As anticipated from previous findings by Powell [16], we found that disruption of the phenylpropanoid pathway reduced seed longevity in the garden pea. Powell supported her conclusion using near isogenic lines that differed for alleles at the A locus. We confirmed our initial findings by examining a second mutation (a2) in the phenylpropanoid pathway that also produces white flowers and an unpigmented testa. Evidence was also provided that the wrinkled seed mutation reduces seed storage life to approximately the same degree as the a mutation. We further suggest that the hypothesis by Powell that rapid imbibition is associated with loss of seed viability probably is a result of the procedure (submerging the seed in water) they used. In our experiments, the more slowly imbibing wrinkled seed phenotype displayed shorter, not longer, shelf life of the seed.

The similarity of the effects of the a and a2 mutations, as well as that of the r and r_b mutations on loss of germination percentage, indicates that it is the alteration or loss of the products of the phenylpropanoid and starch synthesis pathways and not an immediate effect of any of the mutations that produce the observed decrease. For both pairs of mutations, the mutations target different steps in the respective pathways. It is likely that other mutations in pea that disrupt these pathways may also reduce seed shelf life. Mutations in other pulse crops that affect these two pathways would also be predicted to influence seed viability.

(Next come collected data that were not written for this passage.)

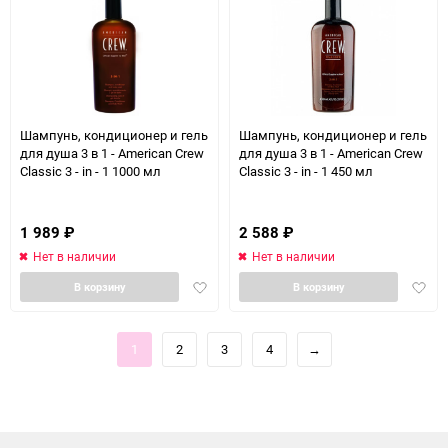
Шампунь, кондиционер и гель
Шампунь, кондиционер и гель
для душа 3 в 1 - American Crew
для душа 3 в 1 - American Crew
Classic 3 - in - 1 1000 мл
Classic 3 - in - 1 450 мл
1 989
₽
2 588
₽
Нет в наличии
Нет в наличии
Добавить
Доба
В корзину
В корзину
в
в
избранное
избра
1
2
3
4
→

Other factors we investigated did not appear to have as important an influence on the loss of germination percentage under the storage conditions involved in the study. Although our experiments were limited and must be taken as preliminary, they did not reveal a protective role for the testa relative to the ageing process. The most surprising result was that the introduction of small nicks through the testa did not result in a greater loss in seed germinability over the first decade of storage. Although such nicks were made on the side of the seed opposite to that containing the embryo, they provided a more accessible route for water vapour and oxygen to cotyledonary and embryonic tissue than afforded by an intact testa.

We conclude that under the described storage conditions, the influence of relative humidity is minor compared to that of products of the phenylpropanoid pathway and carbohydrate metabolism. Our working hypothesis is that the processes resulting in a loss of germination in pea seeds in cool temperate storage reflect changes occurring in the embryonic and cotyledonary tissues. There appear to be at least two metabolic pathways involved that probably act by different mechanisms. The pathway involving the phenylpropanoid pathway most likely involves protection of the embryonic cells against reactive oxygen species generated by the metabolic processes in the stored seed. The influence of storage carbohydrate is less clear but may either involve phase II processes during germination or a slower rate of imbibition observed in homozygous rr seeds, allowing other factors interfering with the germination process to become more influential.